• _Problem to work on_:
Each line that holds the string "subtitle" counts once. Say how many such lines the entries have, giving the number only.
--- Data in this exercise Enclosed Below ---
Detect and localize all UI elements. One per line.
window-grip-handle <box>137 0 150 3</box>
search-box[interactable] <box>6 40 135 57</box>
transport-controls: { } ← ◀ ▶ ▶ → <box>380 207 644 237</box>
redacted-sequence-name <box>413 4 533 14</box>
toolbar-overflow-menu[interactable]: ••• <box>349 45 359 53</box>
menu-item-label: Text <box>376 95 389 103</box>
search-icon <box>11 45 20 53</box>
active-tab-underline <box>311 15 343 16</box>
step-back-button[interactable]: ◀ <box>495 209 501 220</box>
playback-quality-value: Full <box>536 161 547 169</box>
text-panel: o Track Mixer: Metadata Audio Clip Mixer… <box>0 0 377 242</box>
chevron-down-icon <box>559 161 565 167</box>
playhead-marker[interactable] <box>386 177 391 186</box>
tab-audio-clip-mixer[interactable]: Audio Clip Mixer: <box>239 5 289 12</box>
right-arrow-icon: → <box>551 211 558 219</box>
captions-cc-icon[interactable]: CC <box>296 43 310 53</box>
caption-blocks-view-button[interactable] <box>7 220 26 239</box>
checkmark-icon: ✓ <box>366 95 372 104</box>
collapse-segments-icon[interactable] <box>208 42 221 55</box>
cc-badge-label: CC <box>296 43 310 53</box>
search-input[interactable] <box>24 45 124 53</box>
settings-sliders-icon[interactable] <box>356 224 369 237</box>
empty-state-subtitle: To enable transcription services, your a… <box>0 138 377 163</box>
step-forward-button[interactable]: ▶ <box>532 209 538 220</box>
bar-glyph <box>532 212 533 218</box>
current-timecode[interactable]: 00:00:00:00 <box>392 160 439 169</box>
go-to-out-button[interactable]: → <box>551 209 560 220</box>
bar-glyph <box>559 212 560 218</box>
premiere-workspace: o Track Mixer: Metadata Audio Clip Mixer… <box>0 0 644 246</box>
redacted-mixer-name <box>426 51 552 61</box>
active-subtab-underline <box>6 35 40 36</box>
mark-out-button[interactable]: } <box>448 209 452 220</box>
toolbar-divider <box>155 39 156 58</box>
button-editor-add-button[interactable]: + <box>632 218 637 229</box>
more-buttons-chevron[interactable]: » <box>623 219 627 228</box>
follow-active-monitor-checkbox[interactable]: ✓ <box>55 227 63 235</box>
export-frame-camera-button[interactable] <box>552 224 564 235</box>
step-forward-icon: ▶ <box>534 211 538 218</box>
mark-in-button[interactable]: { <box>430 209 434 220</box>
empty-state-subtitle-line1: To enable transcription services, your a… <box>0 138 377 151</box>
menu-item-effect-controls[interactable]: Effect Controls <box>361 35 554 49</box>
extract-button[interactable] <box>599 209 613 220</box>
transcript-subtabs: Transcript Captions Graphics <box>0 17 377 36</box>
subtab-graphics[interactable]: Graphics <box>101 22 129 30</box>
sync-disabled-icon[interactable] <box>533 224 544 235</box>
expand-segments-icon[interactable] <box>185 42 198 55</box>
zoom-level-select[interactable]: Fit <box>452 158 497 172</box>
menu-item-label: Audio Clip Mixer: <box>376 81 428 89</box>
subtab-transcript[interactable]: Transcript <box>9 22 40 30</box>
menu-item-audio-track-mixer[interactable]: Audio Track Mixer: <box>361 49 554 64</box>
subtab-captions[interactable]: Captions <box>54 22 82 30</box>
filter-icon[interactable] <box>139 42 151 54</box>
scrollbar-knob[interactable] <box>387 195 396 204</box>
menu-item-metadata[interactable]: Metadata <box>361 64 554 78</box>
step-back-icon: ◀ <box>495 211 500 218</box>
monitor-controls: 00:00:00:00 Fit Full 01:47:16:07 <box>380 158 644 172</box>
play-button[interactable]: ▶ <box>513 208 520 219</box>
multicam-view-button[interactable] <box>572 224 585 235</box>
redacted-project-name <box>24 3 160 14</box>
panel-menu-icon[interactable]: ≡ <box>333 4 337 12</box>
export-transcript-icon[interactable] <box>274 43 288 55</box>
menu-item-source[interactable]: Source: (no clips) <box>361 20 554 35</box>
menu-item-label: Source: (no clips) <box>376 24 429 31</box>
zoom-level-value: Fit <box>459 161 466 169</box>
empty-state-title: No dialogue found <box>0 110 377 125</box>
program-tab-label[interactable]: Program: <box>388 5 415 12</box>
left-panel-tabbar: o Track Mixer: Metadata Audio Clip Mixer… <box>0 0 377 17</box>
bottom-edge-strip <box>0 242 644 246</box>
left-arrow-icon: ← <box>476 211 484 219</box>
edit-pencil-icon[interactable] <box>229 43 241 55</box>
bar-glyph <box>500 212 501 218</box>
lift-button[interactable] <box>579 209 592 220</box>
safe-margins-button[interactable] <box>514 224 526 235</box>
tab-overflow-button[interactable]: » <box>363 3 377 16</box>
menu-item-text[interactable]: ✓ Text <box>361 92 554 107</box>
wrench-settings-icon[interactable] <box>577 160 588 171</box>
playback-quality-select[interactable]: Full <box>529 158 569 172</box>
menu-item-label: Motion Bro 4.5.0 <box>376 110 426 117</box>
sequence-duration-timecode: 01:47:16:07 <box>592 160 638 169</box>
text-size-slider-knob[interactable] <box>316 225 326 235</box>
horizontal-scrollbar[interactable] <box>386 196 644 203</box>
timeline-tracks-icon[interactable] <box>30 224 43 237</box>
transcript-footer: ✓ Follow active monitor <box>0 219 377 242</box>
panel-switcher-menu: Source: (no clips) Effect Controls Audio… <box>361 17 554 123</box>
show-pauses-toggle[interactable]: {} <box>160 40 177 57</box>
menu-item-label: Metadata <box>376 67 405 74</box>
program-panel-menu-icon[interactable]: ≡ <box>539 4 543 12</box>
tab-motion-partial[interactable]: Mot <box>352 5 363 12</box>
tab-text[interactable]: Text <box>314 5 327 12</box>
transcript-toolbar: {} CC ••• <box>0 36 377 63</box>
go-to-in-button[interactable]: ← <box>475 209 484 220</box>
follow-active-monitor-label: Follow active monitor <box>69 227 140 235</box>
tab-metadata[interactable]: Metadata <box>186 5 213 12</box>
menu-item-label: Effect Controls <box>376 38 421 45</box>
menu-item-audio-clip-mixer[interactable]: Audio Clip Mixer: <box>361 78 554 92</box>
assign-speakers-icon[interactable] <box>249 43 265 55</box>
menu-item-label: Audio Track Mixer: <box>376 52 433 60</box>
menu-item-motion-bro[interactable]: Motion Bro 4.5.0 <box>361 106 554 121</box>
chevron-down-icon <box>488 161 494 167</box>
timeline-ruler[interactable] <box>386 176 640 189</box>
--- End of Enclosed Data in this exercise ---
• _Exercise response_:
2